Marokkaner kamen in den 60er und 70er Jahren als Arbeiter nach Deutschland/ Probleme hat vor allem die zugezogene zweite Generation  ■ Von F. Lyoubi u. B. Touka

Die Bundesrepublik Deutschland gehört nicht zu den traditionellen Zielländern der marokkanischen Arbeitsmigranten. Sie ist zum einen durch die innereuropäische Fluktuation über Spanien und Frankreich, zum anderen aber auch durch die Tätigkeit der Anwerbekommissionen ins Blickfeld der Marokkaner gelangt. Im Rahmen des Anwerbeabkommens von 1963 nahm die Kommission der Bundesanstalt für Arbeit 1964 erstmals ihre Tätigkeit auf und warb 1.800 Arbeitskräfte für den Steinkohlenbergbau an.

Vor allem Berber aus dem Rif- Gebirge, die weder durch koloniale Tradition noch durch französische Sprachkenntnisse an Frankreich orientiert waren, sind nach Holland und in die Bundesrepublik gezogen. In der Bundesrepublik haben die marokkanischen Arbeitsmigranten allerdings nie große Bedeutung gewonnen.
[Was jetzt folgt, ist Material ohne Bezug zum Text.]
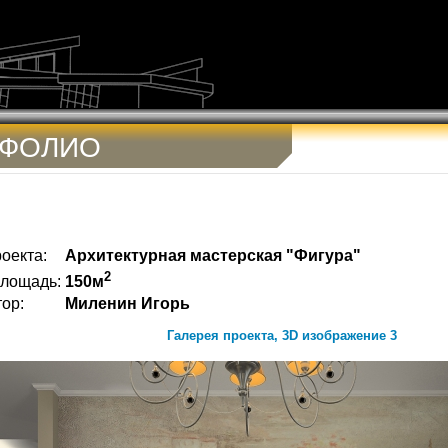
ТФОЛИО
оекта:
Архитектурная мастерская "Фигура"
2
лощадь:
150м
ор:
Миленин Игорь
Галерея проекта, 3D изображение 3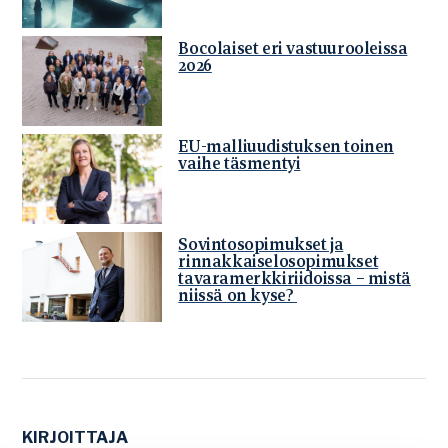
Bocolaiset eri vastuurooleissa
2026
EU-malliuudistuksen toinen
vaihe täsmentyi
Sovintosopimukset ja
rinnakkaiselosopimukset
tavaramerkkiriidoissa – mistä
niissä on kyse?
KIRJOITTAJA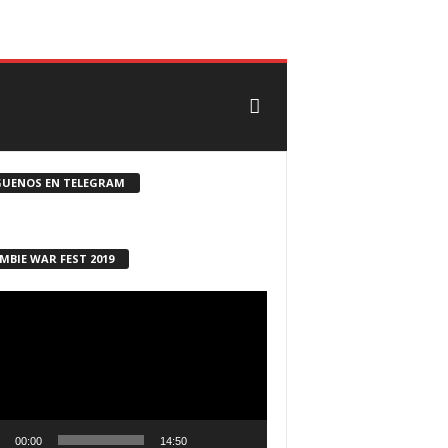
CONTACTO
ROSTER ZOMBIE
GUENOS EN TELEGRAM
MBIE WAR FEST 2019
ductor
00:00
14:50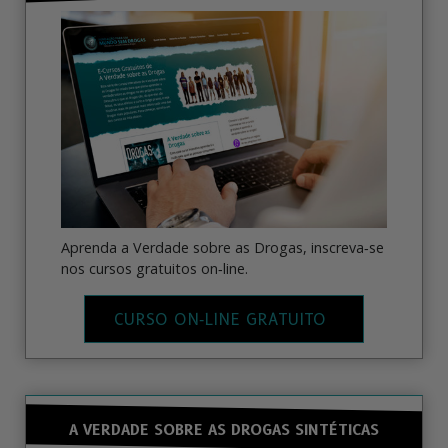
Aprenda a Verdade sobre as Drogas, inscreva‑se
nos cursos gratuitos on‑line.
CURSO ON‑LINE GRATUITO
A VERDADE SOBRE AS DROGAS SINTÉTICAS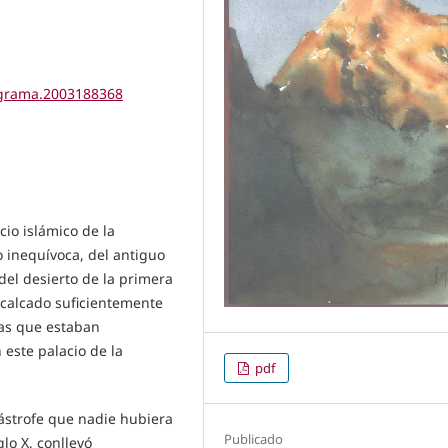
tigrama.2003188368
cio islámico de la
 inequívoca, del antiguo
 del desierto de la primera
ecalcado suficientemente
las que estaban
este palacio de la
pdf
ástrofe que nadie hubiera
Publicado
lo X, conllevó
Neben dem Bergbau ist das Baugewerbe ein Hauptbeschäftigungszweig für marokkanische Arbeitnehmer, beides krisenanfällige Branchen mit hohem Personalabbau, wie die Entwicklung der letzten Jahre zeigte. Die marokkanische Emigration war erheblich stärker als bei den anderen Nationalitäten eine Zuwanderung von Erwerbspersonen. Bis 1972 lag der Anteil von Erwerbspersonen an den Zuwanderern immer über 80 Prozent, 1973 fiel er erstmals auf 78 Prozent. Im Jahr 1972 erreichten die jährlichen Zuzüge von Marokkanern einen zweiten Höhepunkt, da Ende 1971 die Anwerbekommission erneut zusammengetreten war. In den dazwischenliegenden Jahren gab es keine gezielten Nachfragen deutscher Unternehmen nach marokkanischen Arbeitskräften, so daß sich die Migranten dieser Zeit auf eigene Faust in die Bundesrepublik aufmachten.

Die Marokkanermigration ist zu den frühen Einwanderungsbewegungen zu rechnen, was sich in einer langen Aufenthaltsdauer niederschlägt. Diese lange Verweildauer zeigt, daß sich der ursprüngliche Antrieb der Migration, nämlich etwas zu der kärglichen heimischen Existenz auf dem Lande hinzuzuverdienen und nur temporär in der Bundesrepublik zu bleiben, für die wenigsten realisiert hat.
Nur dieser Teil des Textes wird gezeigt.